Anyone who’s ever been the victim of search engine results that lead to false, libelous, or completely wrong search results is likely to agree with me that Google has the ability – and should have the responsibility – of removing links it indexes to libelous content published by others.
That’s what the jury said in the case of Australian resident Michael Trkulja, who won a suit against Yahoo for $225,000 in damages after media reports that he was a criminal shot after a rival gang hired a hitman to kill him. In fact, he has never been convicted of any criminal activity, so the jury ruled that Yahoo was liable.
Meanwhile, many other sites had picked up the original commentary, embellishing and adding to it along the way. Google indexed those search results, so that long after the original publisher removed the story a court found libelous, search results linked to sites repeating it.
For two years, Trkulja and his lawyers tried to get Google to remove the search results linking to stories that repeated the content a court had found libelous, without results. So he sued – and an Australian jury ordered the links removed, and awarded him $200,000 in damages.
Google is likely to appeal, because if the ruling stands, it will open the floodgates to global litigation.
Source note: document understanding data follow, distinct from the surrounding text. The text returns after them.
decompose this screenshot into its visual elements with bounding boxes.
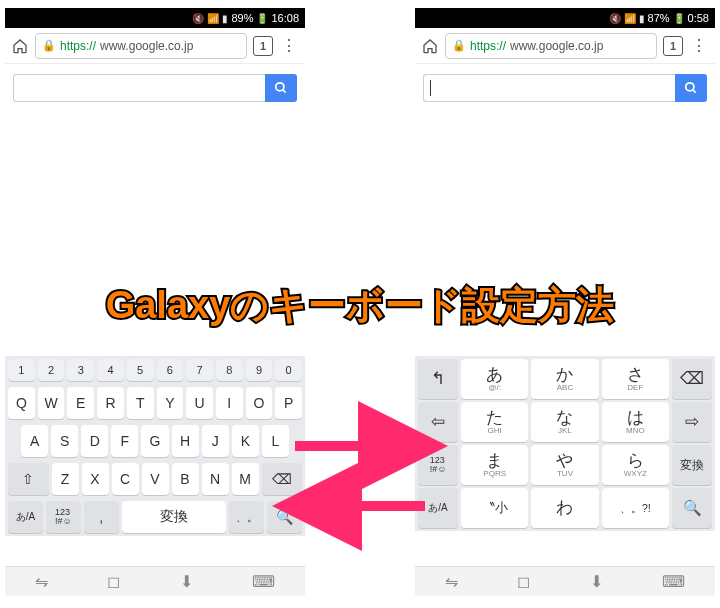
tenkey-key[interactable]: なJKL (531, 402, 598, 442)
status-time: 0:58 (688, 12, 709, 24)
battery-icon: 🔋 (673, 13, 685, 24)
tenkey-grid: ↰ あ@/: かABC さDEF ⌫ ⇦ たGHI なJKL はMNO ⇨ 12… (415, 356, 715, 531)
kb-key[interactable]: P (275, 387, 302, 419)
kb-key[interactable]: Y (157, 387, 184, 419)
kb-key[interactable]: 2 (38, 359, 65, 381)
kb-key[interactable]: C (112, 463, 139, 495)
signal-icon: ▮ (639, 13, 645, 24)
battery-percent: 87% (648, 12, 670, 24)
kb-key[interactable]: H (172, 425, 199, 457)
kb-key[interactable]: 5 (127, 359, 154, 381)
tenkey-key[interactable]: わ (531, 488, 598, 528)
kb-space-key[interactable]: 変換 (122, 501, 227, 533)
kb-key[interactable]: Z (52, 463, 79, 495)
nav-back[interactable]: ⬇ (180, 572, 193, 591)
lock-icon: 🔒 (42, 39, 56, 52)
google-search-row (5, 64, 305, 110)
kb-key[interactable]: O (246, 387, 273, 419)
kb-key[interactable]: 9 (246, 359, 273, 381)
menu-button[interactable]: ⋮ (279, 36, 299, 55)
search-input[interactable] (13, 74, 265, 102)
url-https: https:// (60, 39, 96, 53)
kb-key[interactable]: A (21, 425, 48, 457)
tenkey-undo[interactable]: ↰ (418, 359, 458, 399)
home-icon[interactable] (421, 37, 439, 55)
kb-key[interactable]: N (202, 463, 229, 495)
tenkey-search[interactable]: 🔍 (672, 488, 712, 528)
text-cursor (430, 80, 431, 96)
kb-key[interactable]: B (172, 463, 199, 495)
home-icon[interactable] (11, 37, 29, 55)
tenkey-key[interactable]: らWXYZ (602, 445, 669, 485)
tab-count[interactable]: 1 (253, 36, 273, 56)
kb-comma-key[interactable]: , (84, 501, 119, 533)
kb-key[interactable]: X (82, 463, 109, 495)
nav-recents[interactable]: ⇋ (35, 572, 48, 591)
tab-count[interactable]: 1 (663, 36, 683, 56)
signal-icon: ▮ (222, 13, 228, 24)
search-button[interactable] (675, 74, 707, 102)
svg-point-2 (686, 83, 694, 91)
tenkey-key[interactable]: あ@/: (461, 359, 528, 399)
kb-key[interactable]: R (97, 387, 124, 419)
kb-key[interactable]: L (262, 425, 289, 457)
kb-key[interactable]: 8 (216, 359, 243, 381)
nav-recents[interactable]: ⇋ (445, 572, 458, 591)
nav-home[interactable]: ◻ (107, 572, 120, 591)
kb-key[interactable]: F (111, 425, 138, 457)
kb-key[interactable]: 6 (157, 359, 184, 381)
nav-back[interactable]: ⬇ (590, 572, 603, 591)
search-button[interactable] (265, 74, 297, 102)
kb-key[interactable]: 7 (186, 359, 213, 381)
kb-key[interactable]: S (51, 425, 78, 457)
kb-key[interactable]: W (38, 387, 65, 419)
tenkey-key[interactable]: 、。?! (602, 488, 669, 528)
url-field[interactable]: 🔒 https://www.google.co.jp (35, 33, 247, 59)
kb-lang-toggle[interactable]: あ/A (8, 501, 43, 533)
phone-right: 🔇 📶 ▮ 87% 🔋 0:58 🔒 https://www.google.co… (415, 8, 715, 110)
kb-key[interactable]: 4 (97, 359, 124, 381)
svg-line-3 (693, 90, 696, 93)
tenkey-key[interactable]: はMNO (602, 402, 669, 442)
kb-symbols-key[interactable]: 123 !#☺ (46, 501, 81, 533)
nav-keyboard-hide[interactable]: ⌨ (662, 572, 685, 591)
arrow-right (290, 432, 440, 464)
kb-key[interactable]: 3 (67, 359, 94, 381)
tenkey-key[interactable]: さDEF (602, 359, 669, 399)
tenkey-key[interactable]: かABC (531, 359, 598, 399)
overlay-title: Galaxyのキーボード設定方法 (0, 280, 720, 331)
wifi-icon: 📶 (207, 13, 219, 24)
tenkey-key[interactable]: やTUV (531, 445, 598, 485)
nav-home[interactable]: ◻ (517, 572, 530, 591)
lock-icon: 🔒 (452, 39, 466, 52)
kb-key[interactable]: E (67, 387, 94, 419)
kb-key[interactable]: 0 (275, 359, 302, 381)
tenkey-henkan[interactable]: 変換 (672, 445, 712, 485)
kb-key[interactable]: K (232, 425, 259, 457)
nav-keyboard-hide[interactable]: ⌨ (252, 572, 275, 591)
tenkey-key[interactable]: 〝小 (461, 488, 528, 528)
tenkey-key[interactable]: まPQRS (461, 445, 528, 485)
kb-key[interactable]: D (81, 425, 108, 457)
kb-key[interactable]: Q (8, 387, 35, 419)
kb-key[interactable]: G (141, 425, 168, 457)
wifi-icon: 📶 (624, 13, 636, 24)
kb-punct-key[interactable]: 、。 (229, 501, 264, 533)
tenkey-backspace[interactable]: ⌫ (672, 359, 712, 399)
arrow-left (280, 492, 430, 524)
tenkey-key[interactable]: たGHI (461, 402, 528, 442)
kb-key[interactable]: U (186, 387, 213, 419)
url-field[interactable]: 🔒 https://www.google.co.jp (445, 33, 657, 59)
kb-key[interactable]: V (142, 463, 169, 495)
kb-shift-key[interactable]: ⇧ (8, 463, 49, 495)
kb-key[interactable]: 1 (8, 359, 35, 381)
kb-key[interactable]: J (202, 425, 229, 457)
kb-key[interactable]: M (232, 463, 259, 495)
menu-button[interactable]: ⋮ (689, 36, 709, 55)
kb-key[interactable]: T (127, 387, 154, 419)
kb-backspace-key[interactable]: ⌫ (262, 463, 303, 495)
search-input[interactable] (423, 74, 675, 102)
tenkey-right[interactable]: ⇨ (672, 402, 712, 442)
kb-key[interactable]: I (216, 387, 243, 419)
svg-point-0 (276, 83, 284, 91)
I tried a search today, and two weeks after the Australian court order, Google still returns the same results.
Over six weeks after a Japanese court injunction over Google auto-complete suggestions that put people’s names next to unsavory terms, the auto-complete results are also unchanged. (The auto-complete problem affects U.S. politician Rick Santorum, a Japanese man who got name suppression from the courts, and anyone with an unfortunate name like poor Jenny Kills. Enter Mr. Santorum’s name and you may wind up with an SEO-optimized prank that defines his name in scatological terms. Enter hers, and the search giant might suggest a link to “Jenny kills kittens.”)
The company’s standard reply is that search results reflects content and information available on the web, and that Google doesn’t control it. There’s some truth in that.
There are millions of individual websites and blogs out there, but only a few large search engines. The time and cost burden of tracking down every single site and suing to have content removed makes suing Google, Yahoo and the other search engines seem like an attractive alternative. Of course, that’s only possible if this court ruling stands. Today, in most countries, Google and the other search giants are immune to such litigation.
Still, a respected court has set a precedent. So I think that litigation will continue – and I hope that more and more courts around the world hold Google liable for continuing to link to content that courts find illegal or libelous.
As Mr. Mitchel wrote in his ReadWrite article, “Google is the gateway to the Web for millions of people, and what is true on Google is simply the truth as far as many uncritical searchers are concerned.”
That’s the real issue. Google is the gatekeeper, and it has the power to control its search results whether it chooses to admit it or not. That’s why I hope that Google fails in any attempts to evade its responsibilities in the Australian case — and faces increasing litigation and scrutiny worldwide. What do you think?